Collected data entries:
====
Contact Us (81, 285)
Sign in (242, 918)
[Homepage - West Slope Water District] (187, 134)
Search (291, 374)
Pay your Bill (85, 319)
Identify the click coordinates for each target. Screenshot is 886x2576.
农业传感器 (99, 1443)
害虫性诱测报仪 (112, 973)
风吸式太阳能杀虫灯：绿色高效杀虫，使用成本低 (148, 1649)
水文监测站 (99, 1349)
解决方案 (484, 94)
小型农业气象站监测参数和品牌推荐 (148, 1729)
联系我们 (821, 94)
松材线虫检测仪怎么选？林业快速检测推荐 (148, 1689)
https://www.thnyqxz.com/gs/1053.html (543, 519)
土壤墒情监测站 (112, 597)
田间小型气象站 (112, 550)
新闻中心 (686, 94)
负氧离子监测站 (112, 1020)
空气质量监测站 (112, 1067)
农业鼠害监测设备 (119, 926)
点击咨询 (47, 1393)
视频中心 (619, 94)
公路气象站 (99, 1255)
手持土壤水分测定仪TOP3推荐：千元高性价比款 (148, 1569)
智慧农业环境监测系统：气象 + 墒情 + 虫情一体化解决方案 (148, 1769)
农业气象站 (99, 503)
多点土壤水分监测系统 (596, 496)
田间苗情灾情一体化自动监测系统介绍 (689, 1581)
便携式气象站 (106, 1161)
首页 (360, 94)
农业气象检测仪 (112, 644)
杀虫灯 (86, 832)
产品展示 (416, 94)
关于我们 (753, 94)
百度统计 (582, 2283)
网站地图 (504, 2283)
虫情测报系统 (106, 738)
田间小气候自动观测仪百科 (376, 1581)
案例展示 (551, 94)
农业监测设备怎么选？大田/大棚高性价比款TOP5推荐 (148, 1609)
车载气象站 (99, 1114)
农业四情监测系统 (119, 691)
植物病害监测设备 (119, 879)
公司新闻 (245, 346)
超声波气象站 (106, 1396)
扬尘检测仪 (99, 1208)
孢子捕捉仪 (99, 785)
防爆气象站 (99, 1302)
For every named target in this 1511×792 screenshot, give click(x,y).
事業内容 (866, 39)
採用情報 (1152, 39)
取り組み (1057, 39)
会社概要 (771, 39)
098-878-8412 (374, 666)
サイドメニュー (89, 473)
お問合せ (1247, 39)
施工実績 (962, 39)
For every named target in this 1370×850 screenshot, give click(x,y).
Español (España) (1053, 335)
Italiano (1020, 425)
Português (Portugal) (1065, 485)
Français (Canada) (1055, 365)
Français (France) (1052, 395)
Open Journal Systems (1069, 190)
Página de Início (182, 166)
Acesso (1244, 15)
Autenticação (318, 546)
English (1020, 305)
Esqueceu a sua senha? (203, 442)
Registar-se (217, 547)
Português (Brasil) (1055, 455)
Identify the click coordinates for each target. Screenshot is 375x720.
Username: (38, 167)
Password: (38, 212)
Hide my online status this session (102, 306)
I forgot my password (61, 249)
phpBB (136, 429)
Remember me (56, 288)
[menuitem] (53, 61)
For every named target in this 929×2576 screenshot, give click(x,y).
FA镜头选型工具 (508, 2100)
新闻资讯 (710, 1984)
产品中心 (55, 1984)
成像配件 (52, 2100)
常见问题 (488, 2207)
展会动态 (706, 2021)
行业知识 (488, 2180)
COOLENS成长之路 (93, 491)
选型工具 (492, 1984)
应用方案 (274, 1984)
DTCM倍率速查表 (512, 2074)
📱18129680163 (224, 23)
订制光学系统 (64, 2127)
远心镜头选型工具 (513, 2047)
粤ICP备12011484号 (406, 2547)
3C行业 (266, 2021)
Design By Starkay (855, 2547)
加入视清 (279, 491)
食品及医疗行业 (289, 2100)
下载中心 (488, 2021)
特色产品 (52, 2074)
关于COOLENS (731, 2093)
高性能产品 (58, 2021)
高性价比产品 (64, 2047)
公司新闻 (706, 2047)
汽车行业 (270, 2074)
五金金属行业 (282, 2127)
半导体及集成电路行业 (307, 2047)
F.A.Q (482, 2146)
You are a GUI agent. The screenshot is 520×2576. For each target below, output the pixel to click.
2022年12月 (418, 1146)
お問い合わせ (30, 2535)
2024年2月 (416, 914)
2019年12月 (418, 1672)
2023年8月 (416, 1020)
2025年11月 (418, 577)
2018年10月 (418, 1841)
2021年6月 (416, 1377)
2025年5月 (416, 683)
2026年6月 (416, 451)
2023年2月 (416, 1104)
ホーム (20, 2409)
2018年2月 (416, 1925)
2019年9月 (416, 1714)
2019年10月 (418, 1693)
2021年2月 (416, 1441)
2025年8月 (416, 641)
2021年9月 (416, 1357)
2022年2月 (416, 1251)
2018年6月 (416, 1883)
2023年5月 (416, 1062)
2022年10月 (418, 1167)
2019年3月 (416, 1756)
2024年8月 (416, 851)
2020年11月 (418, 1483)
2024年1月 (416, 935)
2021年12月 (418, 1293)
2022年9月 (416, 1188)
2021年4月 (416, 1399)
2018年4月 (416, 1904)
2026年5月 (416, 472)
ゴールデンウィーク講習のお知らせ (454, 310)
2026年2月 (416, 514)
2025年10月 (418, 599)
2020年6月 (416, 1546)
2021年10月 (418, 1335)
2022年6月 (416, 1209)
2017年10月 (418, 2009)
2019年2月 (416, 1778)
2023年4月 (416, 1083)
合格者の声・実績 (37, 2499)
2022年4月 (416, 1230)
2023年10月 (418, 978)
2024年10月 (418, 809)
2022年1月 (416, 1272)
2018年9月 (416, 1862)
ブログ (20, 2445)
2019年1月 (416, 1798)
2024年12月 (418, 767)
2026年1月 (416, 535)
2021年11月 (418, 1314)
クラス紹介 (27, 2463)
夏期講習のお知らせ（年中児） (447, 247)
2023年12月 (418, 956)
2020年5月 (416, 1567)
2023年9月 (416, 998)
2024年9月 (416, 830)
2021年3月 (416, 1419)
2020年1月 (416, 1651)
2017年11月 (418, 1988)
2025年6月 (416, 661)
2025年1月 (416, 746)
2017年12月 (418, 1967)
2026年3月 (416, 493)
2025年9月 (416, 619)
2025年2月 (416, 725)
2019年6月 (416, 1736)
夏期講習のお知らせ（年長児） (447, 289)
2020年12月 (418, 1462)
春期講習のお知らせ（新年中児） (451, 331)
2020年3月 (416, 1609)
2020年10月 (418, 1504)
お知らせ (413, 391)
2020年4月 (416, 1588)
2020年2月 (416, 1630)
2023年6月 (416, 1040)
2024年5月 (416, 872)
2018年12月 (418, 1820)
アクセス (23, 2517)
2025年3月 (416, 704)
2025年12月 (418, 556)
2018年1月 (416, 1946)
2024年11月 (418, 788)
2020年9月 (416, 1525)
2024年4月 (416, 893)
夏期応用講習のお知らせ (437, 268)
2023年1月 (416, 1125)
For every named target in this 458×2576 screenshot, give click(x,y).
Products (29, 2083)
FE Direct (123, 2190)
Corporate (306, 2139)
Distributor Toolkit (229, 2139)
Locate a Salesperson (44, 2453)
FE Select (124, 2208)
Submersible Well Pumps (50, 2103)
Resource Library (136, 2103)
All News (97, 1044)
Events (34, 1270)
====
# [Work instructions]
Copy all the records above precisely.

# [Answer]
Contact Us (81, 285)
Sign in (242, 918)
[Homepage - West Slope Water District] (187, 134)
Search (291, 374)
Pay your Bill (85, 319)
Identify the click coordinates for each target. Screenshot is 886x2576.
农业传感器 (99, 1443)
害虫性诱测报仪 (112, 973)
风吸式太阳能杀虫灯：绿色高效杀虫，使用成本低 (148, 1649)
水文监测站 (99, 1349)
解决方案 (484, 94)
小型农业气象站监测参数和品牌推荐 (148, 1729)
联系我们 (821, 94)
松材线虫检测仪怎么选？林业快速检测推荐 (148, 1689)
https://www.thnyqxz.com/gs/1053.html (543, 519)
土壤墒情监测站 (112, 597)
田间小型气象站 (112, 550)
新闻中心 (686, 94)
负氧离子监测站 (112, 1020)
空气质量监测站 (112, 1067)
农业鼠害监测设备 (119, 926)
点击咨询 (47, 1393)
视频中心 (619, 94)
公路气象站 (99, 1255)
手持土壤水分测定仪TOP3推荐：千元高性价比款 (148, 1569)
智慧农业环境监测系统：气象 + 墒情 + 虫情一体化解决方案 (148, 1769)
农业气象站 (99, 503)
多点土壤水分监测系统 (596, 496)
田间苗情灾情一体化自动监测系统介绍 (689, 1581)
便携式气象站 (106, 1161)
首页 (360, 94)
农业气象检测仪 (112, 644)
杀虫灯 (86, 832)
产品展示 (416, 94)
关于我们 (753, 94)
百度统计 (582, 2283)
网站地图 (504, 2283)
虫情测报系统 (106, 738)
田间小气候自动观测仪百科 (376, 1581)
案例展示 (551, 94)
农业监测设备怎么选？大田/大棚高性价比款TOP5推荐 (148, 1609)
车载气象站 (99, 1114)
农业四情监测系统 (119, 691)
植物病害监测设备 (119, 879)
公司新闻 (245, 346)
超声波气象站 (106, 1396)
扬尘检测仪 (99, 1208)
孢子捕捉仪 (99, 785)
防爆气象站 (99, 1302)
For every named target in this 1511×792 screenshot, give click(x,y).
事業内容 (866, 39)
採用情報 (1152, 39)
取り組み (1057, 39)
会社概要 (771, 39)
098-878-8412 (374, 666)
サイドメニュー (89, 473)
お問合せ (1247, 39)
施工実績 (962, 39)
For every named target in this 1370×850 screenshot, give click(x,y).
Español (España) (1053, 335)
Italiano (1020, 425)
Português (Portugal) (1065, 485)
Français (Canada) (1055, 365)
Français (France) (1052, 395)
Open Journal Systems (1069, 190)
Página de Início (182, 166)
Acesso (1244, 15)
Autenticação (318, 546)
English (1020, 305)
Esqueceu a sua senha? (203, 442)
Registar-se (217, 547)
Português (Brasil) (1055, 455)
Identify the click coordinates for each target. Screenshot is 375x720.
Username: (38, 167)
Password: (38, 212)
Hide my online status this session (102, 306)
I forgot my password (61, 249)
phpBB (136, 429)
Remember me (56, 288)
[menuitem] (53, 61)
For every named target in this 929×2576 screenshot, give click(x,y).
FA镜头选型工具 (508, 2100)
新闻资讯 (710, 1984)
产品中心 (55, 1984)
成像配件 (52, 2100)
常见问题 (488, 2207)
展会动态 (706, 2021)
行业知识 (488, 2180)
COOLENS成长之路 (93, 491)
选型工具 (492, 1984)
应用方案 (274, 1984)
DTCM倍率速查表 (512, 2074)
📱18129680163 (224, 23)
订制光学系统 (64, 2127)
远心镜头选型工具 (513, 2047)
粤ICP备12011484号 (406, 2547)
3C行业 (266, 2021)
Design By Starkay (855, 2547)
加入视清 (279, 491)
食品及医疗行业 (289, 2100)
下载中心 (488, 2021)
特色产品 (52, 2074)
关于COOLENS (731, 2093)
高性能产品 (58, 2021)
高性价比产品 (64, 2047)
公司新闻 (706, 2047)
汽车行业 (270, 2074)
五金金属行业 (282, 2127)
半导体及集成电路行业 (307, 2047)
F.A.Q (482, 2146)
You are a GUI agent. The screenshot is 520×2576. For each target below, output the pixel to click.
2022年12月 (418, 1146)
お問い合わせ (30, 2535)
2024年2月 (416, 914)
2019年12月 (418, 1672)
2023年8月 (416, 1020)
2025年11月 (418, 577)
2018年10月 (418, 1841)
2021年6月 (416, 1377)
2025年5月 (416, 683)
2026年6月 (416, 451)
2023年2月 (416, 1104)
ホーム (20, 2409)
2018年2月 (416, 1925)
2019年9月 (416, 1714)
2019年10月 (418, 1693)
2021年2月 (416, 1441)
2025年8月 (416, 641)
2021年9月 (416, 1357)
2022年2月 (416, 1251)
2018年6月 (416, 1883)
2023年5月 (416, 1062)
2022年10月 (418, 1167)
2019年3月 (416, 1756)
2024年8月 (416, 851)
2020年11月 (418, 1483)
2024年1月 (416, 935)
2021年12月 (418, 1293)
2022年9月 (416, 1188)
2021年4月 (416, 1399)
2018年4月 (416, 1904)
2026年5月 (416, 472)
ゴールデンウィーク講習のお知らせ (454, 310)
2026年2月 (416, 514)
2025年10月 (418, 599)
2020年6月 (416, 1546)
2021年10月 (418, 1335)
2022年6月 (416, 1209)
2017年10月 (418, 2009)
2019年2月 (416, 1778)
2023年4月 (416, 1083)
合格者の声・実績 (37, 2499)
2022年4月 (416, 1230)
2023年10月 (418, 978)
2024年10月 (418, 809)
2022年1月 (416, 1272)
2018年9月 (416, 1862)
ブログ (20, 2445)
2019年1月 (416, 1798)
2024年12月 (418, 767)
2026年1月 (416, 535)
2021年11月 (418, 1314)
クラス紹介 (27, 2463)
夏期講習のお知らせ（年中児） (447, 247)
2023年12月 (418, 956)
2020年5月 (416, 1567)
2023年9月 (416, 998)
2024年9月 (416, 830)
2021年3月 (416, 1419)
2020年1月 (416, 1651)
2017年11月 (418, 1988)
2025年6月 (416, 661)
2025年1月 (416, 746)
2017年12月 (418, 1967)
2026年3月 (416, 493)
2025年9月 (416, 619)
2025年2月 (416, 725)
2019年6月 (416, 1736)
夏期講習のお知らせ（年長児） (447, 289)
2020年12月 (418, 1462)
春期講習のお知らせ（新年中児） (451, 331)
2020年3月 (416, 1609)
2020年10月 (418, 1504)
お知らせ (413, 391)
2020年4月 (416, 1588)
2020年2月 (416, 1630)
2023年6月 (416, 1040)
2024年5月 (416, 872)
2018年12月 (418, 1820)
アクセス (23, 2517)
2025年3月 (416, 704)
2025年12月 (418, 556)
2018年1月 (416, 1946)
2024年11月 (418, 788)
2020年9月 (416, 1525)
2024年4月 (416, 893)
夏期応用講習のお知らせ (437, 268)
2023年1月 (416, 1125)
For every named target in this 458×2576 screenshot, give click(x,y).
Products (29, 2083)
FE Direct (123, 2190)
Corporate (306, 2139)
Distributor Toolkit (229, 2139)
Locate a Salesperson (44, 2453)
FE Select (124, 2208)
Submersible Well Pumps (50, 2103)
Resource Library (136, 2103)
All News (97, 1044)
Events (34, 1270)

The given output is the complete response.